Bridging the Gap Between Policy and Reality
Rare disease patients remain in limbo, waiting for systemic changes that shorten diagnostic timelines and provide access to coordinated expert care. Participants at a workshop organized by the National Forum for Rare Disease Therapy ORPHAN highlighted the urgent need to accelerate the implementation of the Rare Disease Plan.
The group’s specific expectations have been formalized into a direct appeal, which will be submitted to the Minister of Health. These stakeholders emphasized that the plan, while well-structured, must shift from a theoretical document to tangible clinical practice to improve lives.
Launching Rare Disease Expert Centers
A primary objective is the activation of Rare Disease Expert Centers (OECR), which are intended to serve as the foundation of the patient care system. These centers are meant to provide comprehensive diagnostics and treatment coordination.
Dominika Gradek, a representative from the Ministry of Health, confirmed that legislative work regarding the OECR system is ongoing. Implementation is expected to occur in stages over the coming months.
Digitalization of the Diagnostic Pathway
Patients often face a multi-year diagnostic odyssey involving numerous specialists before receiving a proper diagnosis. Digital transformation is viewed as a critical solution to streamline the flow of information and improve system efficiency.

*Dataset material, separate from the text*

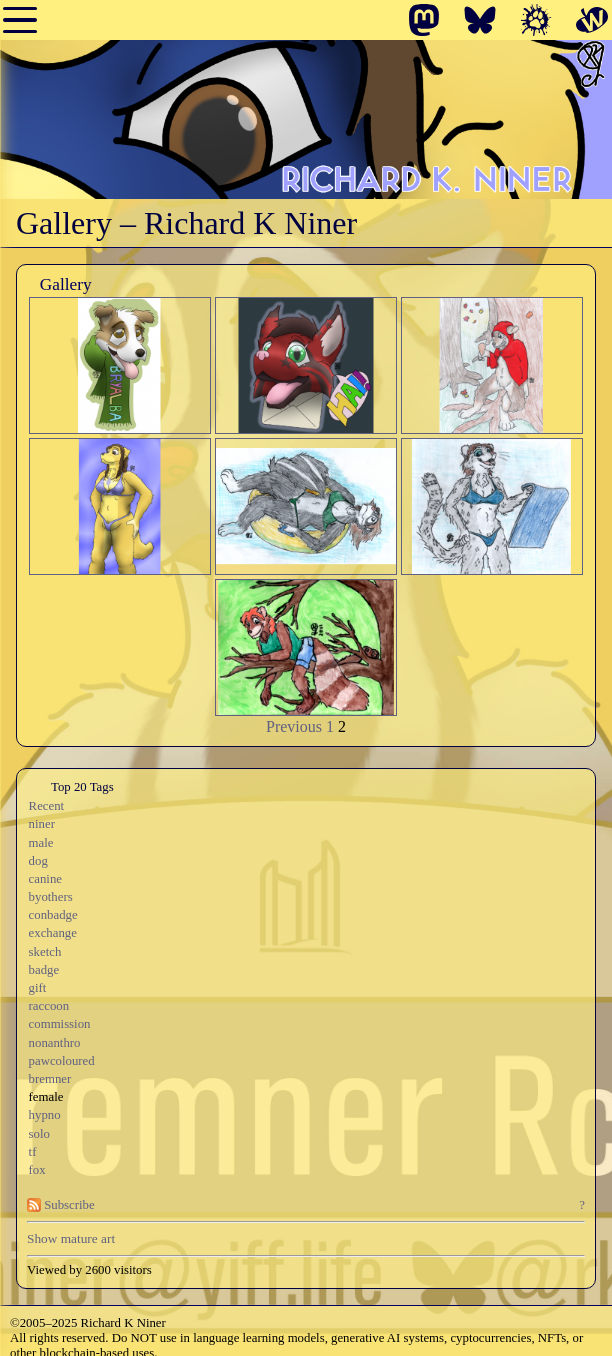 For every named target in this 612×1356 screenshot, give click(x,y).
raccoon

Key initiatives include the development of e-Consilia, the implementation of a National Rare Disease Registry, and the introduction of a Rare Disease Patient Card. These tools are intended to assist physicians and improve regional healthcare planning.
Institutional Collaboration and Legal Frameworks
The dialogue between public administration, medical experts, and patient organizations remains vital. Participants stressed that engaging stakeholders early in the legislative process leads to more effective and realistic healthcare outcomes.

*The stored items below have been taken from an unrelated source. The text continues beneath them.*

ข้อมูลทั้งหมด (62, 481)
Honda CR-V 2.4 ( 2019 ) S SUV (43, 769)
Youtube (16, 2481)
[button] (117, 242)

There is also an urgent call for a dedicated Rare Disease Act. Stakeholders argue that a permanent legal foundation is required to ensure the long-term sustainability of funding and to clarify the responsibilities of various institutions within the healthcare system.
A Call for Immediate Action
Stanisław Maćkowiak, president of the ORPHAN Forum, stated that the Rare Disease Plan is a solid foundation, but its provisions currently exist primarily on paper. He noted that the patient community is ready to support the government, but emphasized that the time for planning has passed in favor of immediate action.